Speed up your CI/CD jobs in Kubernetes

2.9.2021 | 7 minutes of reading time

A performant and well integrated CI/CD environment is one of the key factors for fast and agile software development. To achieve short feedback cycles and increase development speed, jobs need to be as fast as possible and – ideally – should start instantly to keep the runtime of your pipeline as low as possible.
This blog post will explain how to speed up your Kubernetes-based CI/CD infrastructure.

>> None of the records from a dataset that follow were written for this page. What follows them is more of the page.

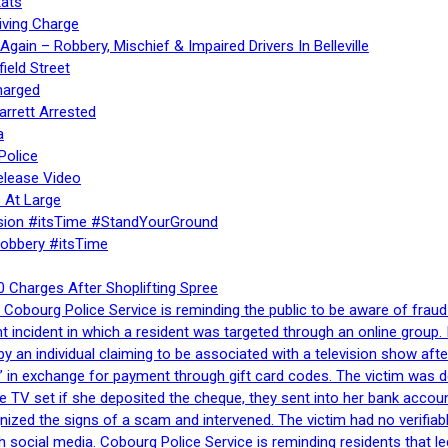
ats
iving Charge
gain – Robbery, Mischief & Impaired Drivers In Belleville
ield Street
harged
rrett Arrested
a
Police
elease Video
 At Large
sion #itsTime #StandYourGround
Robbery #itsTime
 Charges After Shoplifting Spree
Cobourg Police Service is reminding the public to be aware of fraud
nt incident in which a resident was targeted through an online grou
by an individual claiming to be associated with a television show 
 in exchange for payment through gift card codes. The victim was d
e TV set if she deposited the cheque, they sent into her bank accou
gnized the signs of a scam and intervened. The victim had no verifiab
h social media. Cobourg Police Service is reminding residents that l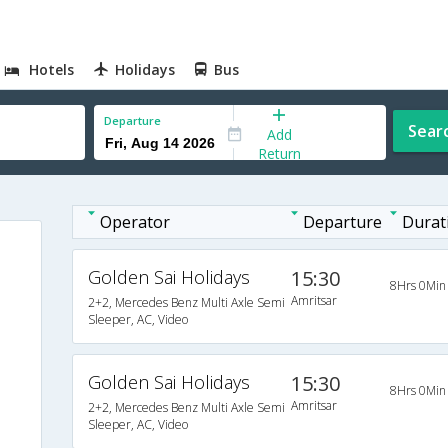
Hotels
Holidays
Bus
Departure
Sear
Add
Return
Operator
Departure
Durat
Golden Sai Holidays
15:30
8Hrs 0Min
Amritsar
2+2, Mercedes Benz Multi Axle Semi
Sleeper, AC, Video
Golden Sai Holidays
15:30
8Hrs 0Min
Amritsar
2+2, Mercedes Benz Multi Axle Semi
Sleeper, AC, Video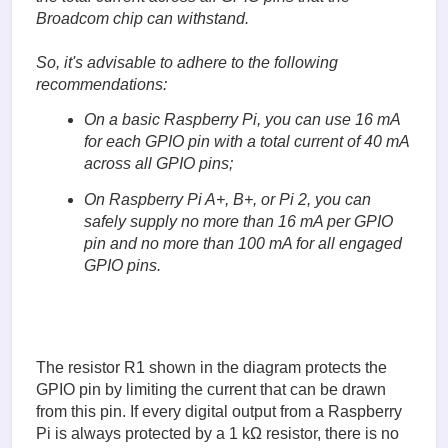
Broadcom chip can withstand.
So, it's advisable to adhere to the following
recommendations:
On a basic Raspberry Pi, you can use 16 mA
for each GPIO pin with a total current of 40 mA
across all GPIO pins;
On Raspberry Pi A+, B+, or Pi 2, you can
safely supply no more than 16 mA per GPIO
pin and no more than 100 mA for all engaged
GPIO pins.
The resistor R1 shown in the diagram protects the
GPIO pin by limiting the current that can be drawn
from this pin. If every digital output from a Raspberry
Pi is always protected by a 1 kΩ resistor, there is no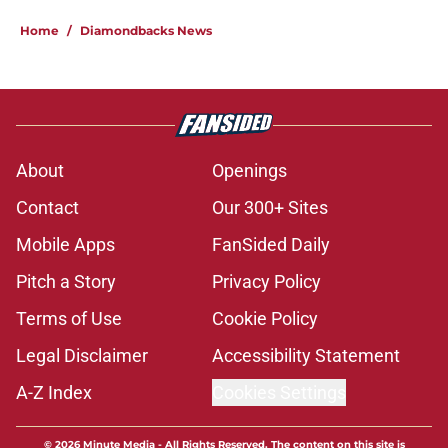
Home
/
Diamondbacks News
About
Openings
Contact
Our 300+ Sites
Mobile Apps
FanSided Daily
Pitch a Story
Privacy Policy
Terms of Use
Cookie Policy
Legal Disclaimer
Accessibility Statement
A-Z Index
Cookies Settings
© 2026
Minute Media
-
All Rights Reserved. The content on this site is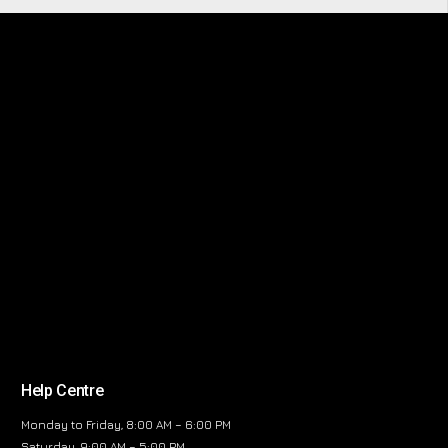
Help Centre
Monday to Friday, 8:00 AM – 6:00 PM
Saturday, 9:00 AM – 5:00 PM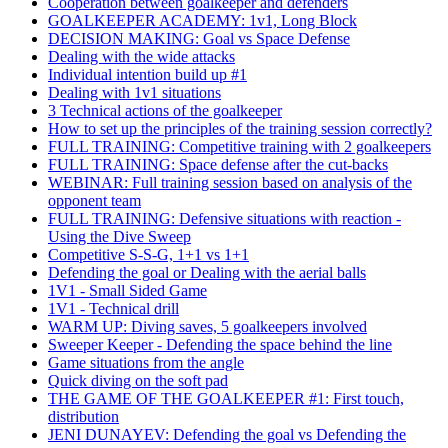
Cooperation between goalkeeper and defenders
GOALKEEPER ACADEMY: 1v1, Long Block
DECISION MAKING: Goal vs Space Defense
Dealing with the wide attacks
Individual intention build up #1
Dealing with 1v1 situations
3 Technical actions of the goalkeeper
How to set up the principles of the training session correctly?
FULL TRAINING: Competitive training with 2 goalkeepers
FULL TRAINING: Space defense after the cut-backs
WEBINAR: Full training session based on analysis of the
opponent team
FULL TRAINING: Defensive situations with reaction -
Using the Dive Sweep
Competitive S-S-G, 1+1 vs 1+1
Defending the goal or Dealing with the aerial balls
1V1 - Small Sided Game
1V1 - Technical drill
WARM UP: Diving saves, 5 goalkeepers involved
Sweeper Keeper - Defending the space behind the line
Game situations from the angle
Quick diving on the soft pad
THE GAME OF THE GOALKEEPER #1: First touch,
distribution
JENI DUNAYEV: Defending the goal vs Defending the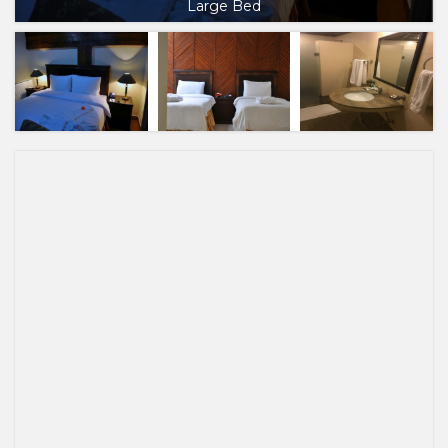
Large Bed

CI/CD with GitLab and Kubernetes

We use GitLab as our code-management tool. GitLab ships with a fully integrated CI/CD solution that supports executing your jobs on a Kubernetes cluster with the Kubernetes executor. Using this executor on an auto-scaling Kubernetes cluster can be a great way to have a dynamic CI/CD environment. This setup is capable of automatically providing to your users what they need in terms of resources. At the same time, costs are only caused when resources are used since auto-scaling is enabled.
For each CI job that’s triggered via a GitLab pipeline, the runner creates a new pod in the cluster. Therefore, there is usually a highly varying workload on the cluster with peak times and low times, often depending on the time of day.
Adding auto-scaling to such a cluster setup can be achieved with the Cluster-Autoscaler . This tool scales your cluster to an absolute minimum in times with only a few or no build jobs at all and scales out to a bunch of nodes, if a lot of jobs need to be processed.

How does the Cluster-Autoscaler work?
The Cluster-Autoscaler adds new nodes to the cluster if there are pods in the “unschedulable” state. With the default scan-interval, a scale-up is triggered up to 10 seconds after a pod was marked unschedulable. unschedulable A pod is considered unschedulable if there is no node suitable to host the workload. This might be the case if, for example, all resources are exhausted. It shuts down nodes if they are unneeded for at least 10 minutes. Nodes are unneeded if they are empty or the workload can be shifted to the remaining nodes. Please refer to the documentation to obtain more information on when pods are considered shiftable.

How does the Cluster-Autoscaler work?

The Cluster-Autoscaler adds new nodes to the cluster if there are pods in the “unschedulable” state. With the default scan-interval, a scale-up is triggered up to 10 seconds after a pod was marked unschedulable.

unschedulable: A pod is considered unschedulable if there is no node suitable to host the workload. This might be the case if, for example, all resources are exhausted.

It shuts down nodes if they are unneeded for at least 10 minutes. Nodes are unneeded if they are empty or the workload can be shifted to the remaining nodes. Please refer to the documentation to obtain more information on when pods are considered shiftable.

The problem with autoscaling in CI/CD environments

The runner will schedule a pod for every CI job from a GitLab Pipeline. If there are free capacities in the cluster, this pod will almost immediately start and run your code. But what if the cluster’s resources are already fully allocated?
Depending on your setup and the chosen cloud provider, a scale up may need some time – up to 5 minutes (k8s-related initialization included), even on famous cloud providers like AWS, GCP or Azure. Assuming the worst-case scenario – adding 5 minutes to nearly every job – no matter if the job needs 5s or 20m? That may lead to very unhappy users and a lot of inefficiency.

Use overprovisioning to reduce startup overhead

One way to solve the previously described problem is overprovisioning.
Overprovisioning means that the cluster always provides some more resources than actually needed. With overprovisioning in place, we could make sure that there are always some resources available, so that your CI jobs won’t have to wait for new capacities to become available.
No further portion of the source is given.